> _TASK ITEM_
Would you retype exactly the lines below, starting with the one that has "Dores. Foram realizados" and going on through the one that has "facultades de ciencias", with no pictures and nothing else?

> _THE DATA_
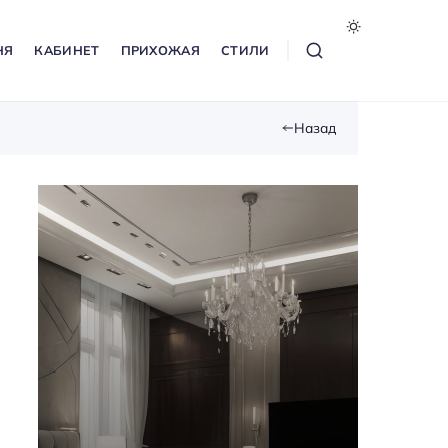
НЯ
КАБИНЕТ
ПРИХОЖАЯ
СТИЛИ
Назад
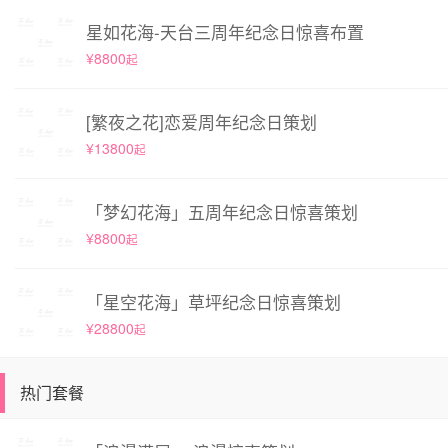
星如花海-天台三周年纪念日惊喜布置
¥8800
起
[繁夜之花]恋爱周年纪念日策划
¥13800
起
「梦幻花海」五周年纪念日惊喜策划
¥8800
起
「星空花海」草坪纪念日惊喜策划
¥28800
起
热门套餐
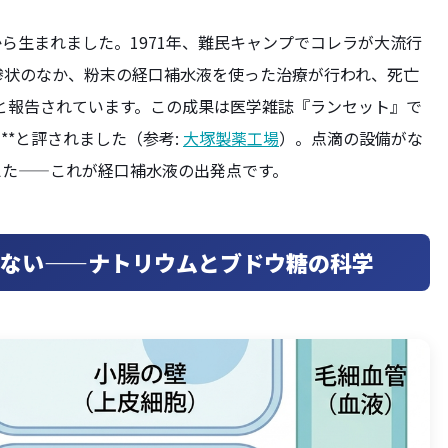
ら生まれました。1971年、難民キャンプでコレラが大流行
惨状のなか、粉末の経口補水液を使った治療が行われ、死亡
たと報告されています。この成果は医学雑誌『ランセット』で
**と評されました（参考:
大塚製薬工場
）。点滴の設備がな
えた——これが経口補水液の出発点です。
ない——ナトリウムとブドウ糖の科学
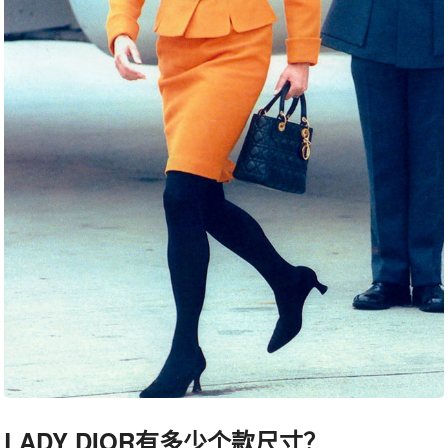
LADY DIOR有多少个款尺寸？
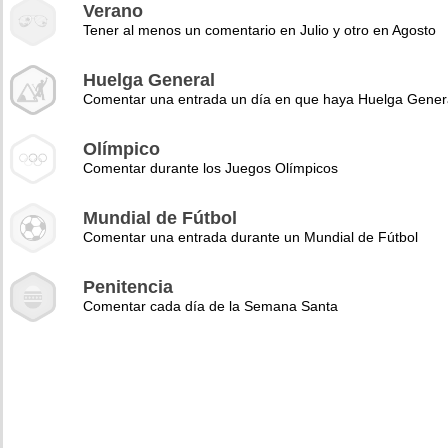
Verano
Tener al menos un comentario en Julio y otro en Agosto
Huelga General
Comentar una entrada un día en que haya Huelga Gener
Olímpico
Comentar durante los Juegos Olímpicos
Mundial de Fútbol
Comentar una entrada durante un Mundial de Fútbol
Penitencia
Comentar cada día de la Semana Santa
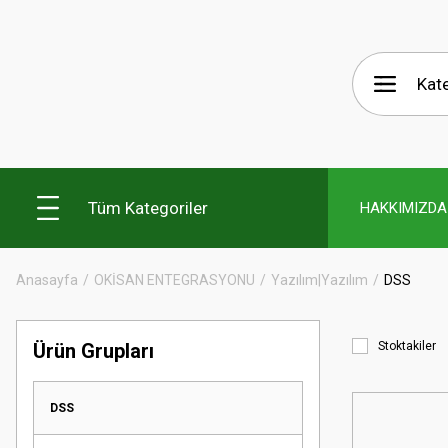
Tüm Kategoriler
HAKKIMIZDA
Anasayfa
OKİSAN ENTEGRASYONU
Yazılım|Yazılım
DSS
Ürün Grupları
Stoktakiler
DSS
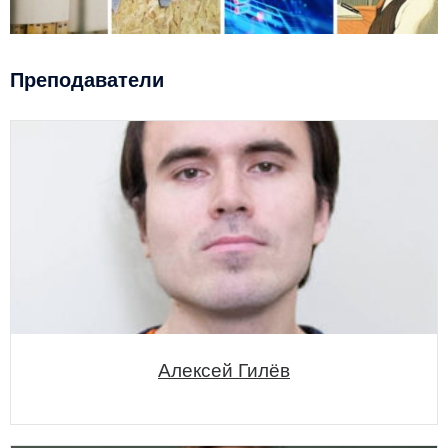
Преподаватели
Алексей Гилёв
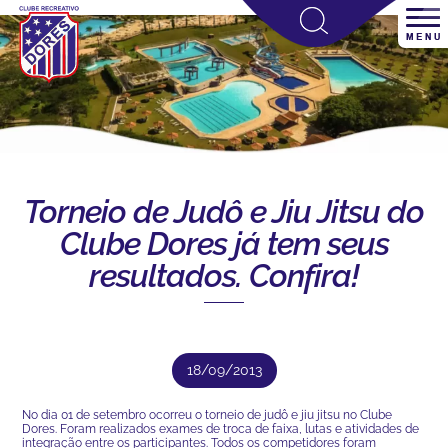
Torneio de Judô e Jiu Jitsu do
Clube Dores já tem seus
resultados. Confira!
18/09/2013
No dia 01 de setembro ocorreu o torneio de judô e jiu jitsu no Clube
Dores. Foram realizados exames de troca de faixa, lutas e atividades de
integração entre os participantes. Todos os competidores foram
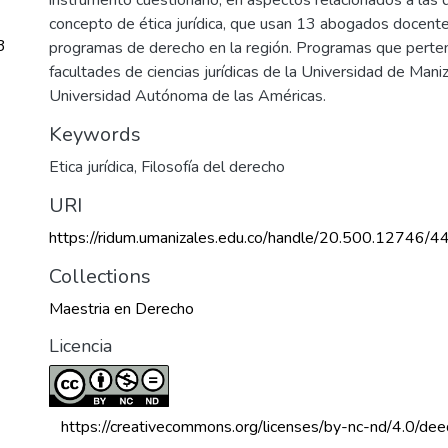
concepto de ética jurídica, que usan 13 abogados docent
3
programas de derecho en la región. Programas que perte
facultades de ciencias jurídicas de la Universidad de Maniz
Universidad Autónoma de las Américas.
Keywords
Etica jurídica
,
Filosofía del derecho
URI
https://ridum.umanizales.edu.co/handle/20.500.12746/4
Collections
Maestria en Derecho
Licencia
 https://creativecommons.org/licenses/by-nc-nd/4.0/dee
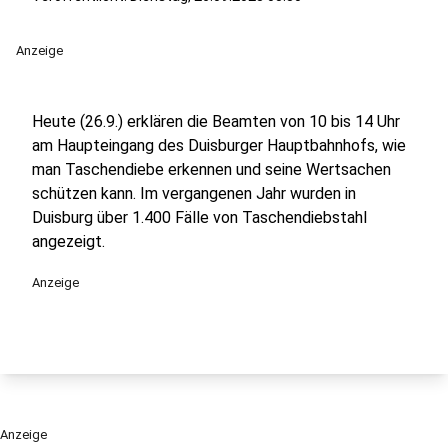
Anzeige
Heute (26.9.) erklären die Beamten von 10 bis 14 Uhr
am Haupteingang des Duisburger Hauptbahnhofs, wie
man Taschendiebe erkennen und seine Wertsachen
schützen kann. Im vergangenen Jahr wurden in
Duisburg über 1.400 Fälle von Taschendiebstahl
angezeigt.
Anzeige
Anzeige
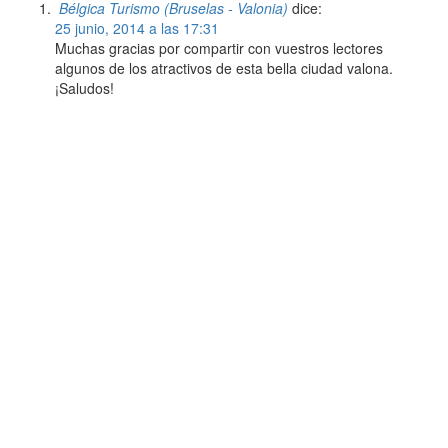
Bélgica Turismo (Bruselas - Valonia)
dice:
25 junio, 2014 a las 17:31
Muchas gracias por compartir con vuestros lectores
algunos de los atractivos de esta bella ciudad valona.
¡Saludos!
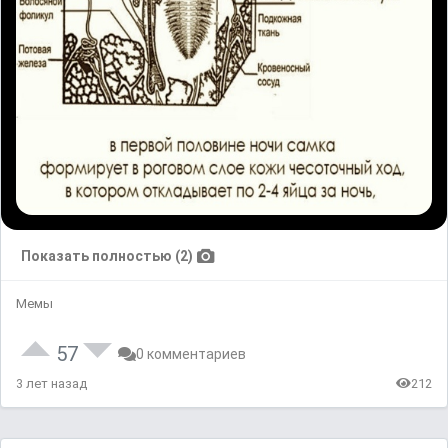
Показать полностью (2)
Мемы
57
0 комментариев
3 лет назад
212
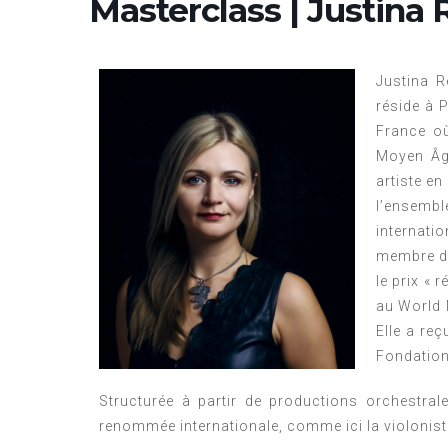
Masterclass | Justina
Justina R
réside à P
France où
Moyen Âge
artiste e
l’ensemb
internati
membre de
le prix « 
au World 
Elle a re
Fondatio
Structurée à partir de productions orchestrales
renommée internationale, comme ici la violonis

> _EXPECTED ANSWER_
Dores. Foram realizados exames de troca de faixa, lutas e atividades de
integração entre os participantes. Todos os competidores foram
concepto de ética jurídica, que usan 13 abogados docent
3
programas de derecho en la región. Programas que perte
facultades de ciencias jurídicas de la Universidad de Maniz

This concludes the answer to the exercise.